EXERCISE DESCRIPTION :: Report each line from the entries in which "Tasks" can be found.

DATASET ENTRIES ::
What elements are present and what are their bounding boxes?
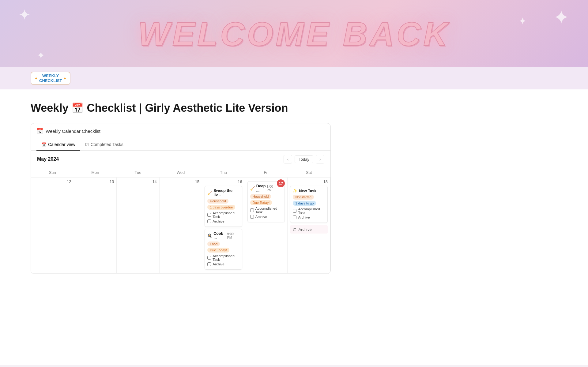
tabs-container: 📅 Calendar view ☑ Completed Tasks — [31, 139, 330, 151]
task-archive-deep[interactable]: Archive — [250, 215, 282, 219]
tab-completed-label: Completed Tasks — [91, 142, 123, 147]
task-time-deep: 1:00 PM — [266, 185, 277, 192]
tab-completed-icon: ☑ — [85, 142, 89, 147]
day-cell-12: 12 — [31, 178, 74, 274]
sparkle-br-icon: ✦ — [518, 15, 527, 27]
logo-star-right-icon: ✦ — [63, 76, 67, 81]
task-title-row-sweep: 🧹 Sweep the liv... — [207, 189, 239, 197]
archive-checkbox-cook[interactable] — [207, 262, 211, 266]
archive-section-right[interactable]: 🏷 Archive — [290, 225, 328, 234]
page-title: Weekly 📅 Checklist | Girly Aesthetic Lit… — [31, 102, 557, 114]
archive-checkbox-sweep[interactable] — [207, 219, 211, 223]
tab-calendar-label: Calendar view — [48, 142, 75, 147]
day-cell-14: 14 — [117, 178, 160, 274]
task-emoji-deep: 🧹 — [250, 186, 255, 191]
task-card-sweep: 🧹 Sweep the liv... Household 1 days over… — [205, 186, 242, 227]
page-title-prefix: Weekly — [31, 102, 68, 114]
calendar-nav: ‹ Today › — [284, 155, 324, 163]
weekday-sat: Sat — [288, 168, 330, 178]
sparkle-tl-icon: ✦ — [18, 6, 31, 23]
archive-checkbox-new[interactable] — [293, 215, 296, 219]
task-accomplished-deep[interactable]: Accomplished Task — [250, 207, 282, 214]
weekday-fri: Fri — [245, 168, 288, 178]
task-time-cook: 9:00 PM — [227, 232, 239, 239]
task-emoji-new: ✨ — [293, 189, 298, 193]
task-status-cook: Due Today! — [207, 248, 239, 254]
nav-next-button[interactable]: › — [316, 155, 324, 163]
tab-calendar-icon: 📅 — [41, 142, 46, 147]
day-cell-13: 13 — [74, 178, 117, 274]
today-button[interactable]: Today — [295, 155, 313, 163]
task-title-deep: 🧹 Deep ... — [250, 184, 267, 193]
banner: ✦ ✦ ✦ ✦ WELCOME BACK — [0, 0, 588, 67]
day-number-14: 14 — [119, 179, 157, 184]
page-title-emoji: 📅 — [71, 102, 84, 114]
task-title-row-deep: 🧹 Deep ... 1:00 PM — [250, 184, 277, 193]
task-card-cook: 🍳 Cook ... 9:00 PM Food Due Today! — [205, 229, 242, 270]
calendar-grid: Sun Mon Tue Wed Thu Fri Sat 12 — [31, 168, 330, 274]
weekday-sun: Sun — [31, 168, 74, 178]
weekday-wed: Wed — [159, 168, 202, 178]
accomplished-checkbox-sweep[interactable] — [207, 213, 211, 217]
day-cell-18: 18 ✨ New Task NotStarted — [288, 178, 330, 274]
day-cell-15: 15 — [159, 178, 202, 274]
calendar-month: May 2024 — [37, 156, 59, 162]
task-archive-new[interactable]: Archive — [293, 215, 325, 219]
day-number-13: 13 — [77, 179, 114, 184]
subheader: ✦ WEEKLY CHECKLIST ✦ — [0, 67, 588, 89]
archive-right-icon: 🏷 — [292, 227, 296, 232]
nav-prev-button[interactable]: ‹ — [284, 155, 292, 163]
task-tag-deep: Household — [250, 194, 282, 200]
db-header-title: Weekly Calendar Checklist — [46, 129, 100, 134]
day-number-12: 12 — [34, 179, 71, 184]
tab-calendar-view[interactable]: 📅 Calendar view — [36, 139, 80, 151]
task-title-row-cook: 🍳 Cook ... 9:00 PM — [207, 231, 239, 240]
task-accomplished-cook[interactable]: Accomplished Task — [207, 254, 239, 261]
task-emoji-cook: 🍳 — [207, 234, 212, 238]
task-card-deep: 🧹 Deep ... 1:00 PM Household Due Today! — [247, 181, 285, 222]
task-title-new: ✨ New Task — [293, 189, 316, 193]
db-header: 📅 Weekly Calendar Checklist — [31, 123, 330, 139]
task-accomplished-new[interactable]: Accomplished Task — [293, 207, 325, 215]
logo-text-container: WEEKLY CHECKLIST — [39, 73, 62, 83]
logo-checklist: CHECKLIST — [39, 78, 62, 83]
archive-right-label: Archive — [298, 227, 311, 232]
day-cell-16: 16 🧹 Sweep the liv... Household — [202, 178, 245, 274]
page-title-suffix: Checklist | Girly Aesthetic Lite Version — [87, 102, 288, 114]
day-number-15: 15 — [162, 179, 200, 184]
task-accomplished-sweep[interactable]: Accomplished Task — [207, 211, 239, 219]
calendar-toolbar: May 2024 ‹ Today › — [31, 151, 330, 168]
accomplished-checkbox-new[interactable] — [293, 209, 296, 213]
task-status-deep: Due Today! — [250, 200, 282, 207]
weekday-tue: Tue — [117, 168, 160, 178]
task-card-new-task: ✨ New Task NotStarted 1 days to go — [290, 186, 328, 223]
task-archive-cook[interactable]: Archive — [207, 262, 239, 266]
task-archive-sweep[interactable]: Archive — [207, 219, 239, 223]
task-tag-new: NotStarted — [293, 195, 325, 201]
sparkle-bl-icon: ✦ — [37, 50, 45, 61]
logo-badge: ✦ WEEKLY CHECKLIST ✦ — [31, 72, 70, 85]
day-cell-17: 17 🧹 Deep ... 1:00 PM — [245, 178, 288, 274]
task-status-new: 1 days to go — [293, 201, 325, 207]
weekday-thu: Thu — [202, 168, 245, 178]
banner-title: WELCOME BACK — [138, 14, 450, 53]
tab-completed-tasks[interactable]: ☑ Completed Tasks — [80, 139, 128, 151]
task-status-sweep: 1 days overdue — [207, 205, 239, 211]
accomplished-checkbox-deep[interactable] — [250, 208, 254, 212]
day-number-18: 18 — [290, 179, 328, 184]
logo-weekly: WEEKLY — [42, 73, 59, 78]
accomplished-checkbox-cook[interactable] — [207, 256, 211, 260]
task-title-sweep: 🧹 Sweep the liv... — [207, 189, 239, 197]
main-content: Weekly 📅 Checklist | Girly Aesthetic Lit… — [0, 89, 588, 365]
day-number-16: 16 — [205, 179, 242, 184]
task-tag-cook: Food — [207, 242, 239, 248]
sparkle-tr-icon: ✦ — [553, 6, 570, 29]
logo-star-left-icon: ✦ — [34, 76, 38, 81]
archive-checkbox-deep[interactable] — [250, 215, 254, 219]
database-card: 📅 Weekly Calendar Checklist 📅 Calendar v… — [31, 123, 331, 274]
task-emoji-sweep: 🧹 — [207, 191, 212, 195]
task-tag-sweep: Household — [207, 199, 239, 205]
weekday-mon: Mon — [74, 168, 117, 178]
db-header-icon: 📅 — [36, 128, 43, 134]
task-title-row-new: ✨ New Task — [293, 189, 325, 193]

THE COMPLETED TASK ::
tabs-container: 📅 Calendar view ☑ Completed Tasks — [31, 139, 330, 151]
tab-completed-label: Completed Tasks — [91, 142, 123, 147]
tab-completed-tasks[interactable]: ☑ Completed Tasks — [80, 139, 128, 151]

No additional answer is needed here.